Como podemos ter certeza de que
incêndios, enchentes, naufrágios etc. acontecem para que os culpados de séculos
atrás resgatem eventuais débitos? Não podemos. E precisamos aprender a conviver
com essa limitação. O fato de sermos espíritas não nos dá livre acesso às
deliberações do lado de lá. Seria muita pretensão nossa acharmos que o
conhecimento à luz da imortalidade da alma nos autoriza a isso.

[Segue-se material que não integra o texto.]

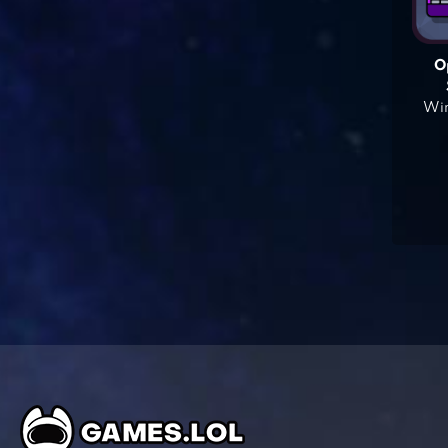
O
Win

Houve resgates de encarnações
pretéritas em Brumadinho, Santa Maria, no voo que matou o time de futebol da
Chapecoense etc.? Talvez. Mas não nos compete avaliar, muito menos afirmar
categoricamente.
Certa vez, ouvi do expositor
espírita Geraldo Guimarães algo muito interessante em relação a uniões felizes:
– Quem disse que o cônjuge que ora nos faz tão feliz é um amor de vidas
passadas que reencontramos nessa encarnação? E se for alguém que simplesmente
cruzou o nosso caminho na atual existência e, por afinidade de ideais e temperamento,
hoje está conosco sob os auspícios da Providência Divina, que viu com bons
olhos a aproximação e concluiu que seria uma boa experiência para ambos? Um
grande amor, portanto, não precisa estar vinculado a compromissos passados.
Pode estar começando agora.
Dá-se o mesmo em relação a
tragédias como as de Brumadinho. Pode ser que tenha sido algo relacionado a
resgates pretéritos. Ou então, a tragédia simplesmente aconteceu por
incompetência, descaso, ganância e, aí sim, gerou um débito que os responsáveis
resgatarão futuramente e que não temos como avaliar quando e como será.

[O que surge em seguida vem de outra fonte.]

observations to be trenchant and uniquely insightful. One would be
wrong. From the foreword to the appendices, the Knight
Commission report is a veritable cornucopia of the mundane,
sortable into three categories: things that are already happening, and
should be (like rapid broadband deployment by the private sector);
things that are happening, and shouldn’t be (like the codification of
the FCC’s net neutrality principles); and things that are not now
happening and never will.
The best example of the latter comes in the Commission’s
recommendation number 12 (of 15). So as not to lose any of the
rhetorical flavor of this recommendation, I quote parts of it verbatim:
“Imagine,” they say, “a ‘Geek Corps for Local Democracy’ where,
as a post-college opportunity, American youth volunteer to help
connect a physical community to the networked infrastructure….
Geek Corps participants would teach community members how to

Remetamos às desgraças pelas
quais a humanidade já passou. Escravidão, Cruzadas, Santa Inquisição, I e II
Guerra Mundial. Será que todas tinham de acontecer para as vítimas saldarem
dívidas de vidas passadas? Ou aconteceram porque o ser humano ainda é essa
coisa tosca que se pauta no desamor para construir a História com fatos
lamentáveis?
Se tivermos uma atitude mais cidadã e combativa, se votarmos
melhor e nos pautarmos pelo amor e o respeito ao próximo, esse mundo será um
lugar bom para todos. Isso inclui mais segurança em barragens, rios dragados,
boates sinalizadas e equipadas, profissionais mais bem pagos e treinados,
justiça ágil e eficiente para todos, crescimento ecologicamente sustentável,
política livre de vícios morais, saúde e educação de qualidade para todos etc.
E também solidariedade e empatia quando o assunto é lidar com a dor do próximo.
Tragédias acontecem. Não estamos livres delas. No entanto,
acho preferível que elas ocorram sem a colaboração da irresponsabilidade de
certos indivíduos. E quando acontecerem, enfatizo, não compete aos espíritas
avaliar se houve ou não resgate coletivo. Compete-nos, sim, entre outras
coisas, lutarmos para que fatos como os de Brumadinho não mais advenham. Isso
significa amor ao planeta que nos abriga, ao país e ao próximo, algo que Jesus
pregou há mais de 2.000 anos e que o Espiritismo tão bem resgata.